Alexander and Hanna had three daughters and one son. Mary (1809-1883) married John Robertson. Robert (1811-1852) married Martha Henry, Matilda (1813-1855) married Samuel McLaughlin, Margaret (1816-1893) married John Rosborough.
Alexander and Hanna's son Robert was born on October 2, 1811, on the Clarksburg farm. When he was twenty, he married Martha Henry. Martha's parents were Robert Henry and Martha McKesson Henry. Although Martha had no formal education, she was self-educated and became known as the "scholar of the family." Originally both Robert and Martha were members of the Covenanter Church in Clarksburg, which her father had been instrumental in founding as one of its first elders, when Clarksburg was still called Blacklegs. When her husband Robert started attending the newly formed Associate Reformed Presbyterian in West Union that his family had helped found, Martha continued to attend the Covenanter Church in Clarksburg. Only several years later, after the Covenanter Church in Clarksburg dissolved, did Martha start attending the West Union Church.

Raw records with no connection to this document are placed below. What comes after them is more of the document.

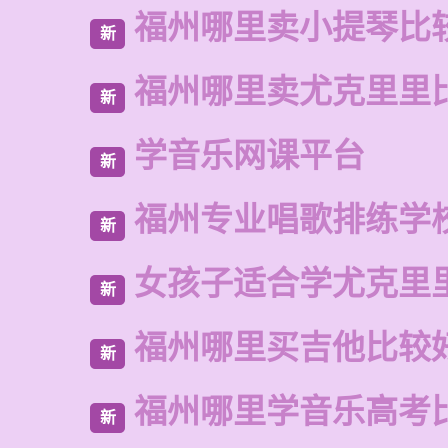
福州哪里卖小提琴比
新
福州哪里卖尤克里里
新
学音乐网课平台
新
福州专业唱歌排练学
新
女孩子适合学尤克里
新
福州哪里买吉他比较
新
福州哪里学音乐高考
新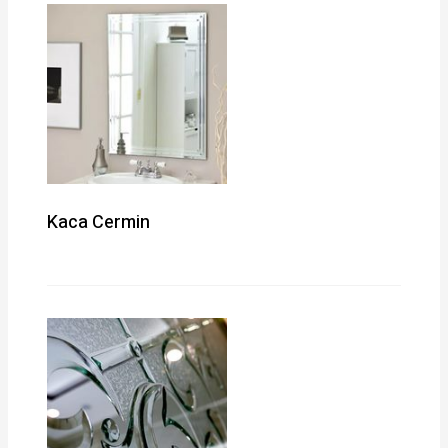
Kaca Cermin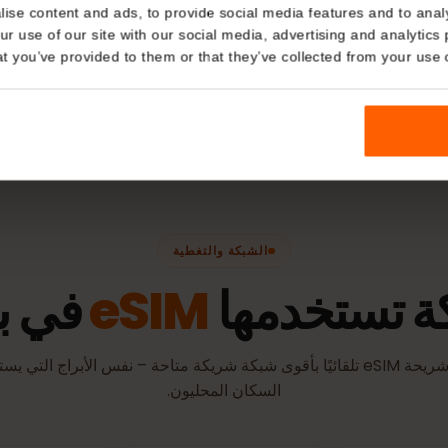
ترنت
الشبكات
أفضل تغطية
Details
roximus
ORANGE
kies
nalise content and ads, to provide social media features and t
سياسة التنشيط
 your use of our site with our social media, advertising and a
n that you’ve provided to them or that they’ve collected from you
مدعومة.
الشبكة والتغطية
تستخدمها
eSIM
في بلج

A history of the Covenanter Church in Clarksburg lists several members of the Henry and Henderson family in its original 1831 roll: Robert Henry, Moses Thompson, David Henderson, Robert Henderson, Alexander Henderson, John Coleman, Robert Coleman, William Coleman, James Gray, Thomas Gailey, James Gailey, Miss Ann Gailey, John Henry, Mrs. Margaret Henry, Andrew McCreery, Samuel McCreery, Miss Jane McCreery, Daniel Euwer, Samuel Gilmore, Nancy White, John McCurdy, John Morrison, Thomas Gemmil, Miss Jane McKelvey, Mrs. Martha Smith, Nathan Douthett, Samuel Barr, Mrs. Francis Barr, John Kirkpatrick, Mrs. Kirkpartick and Mrs. Kimbal.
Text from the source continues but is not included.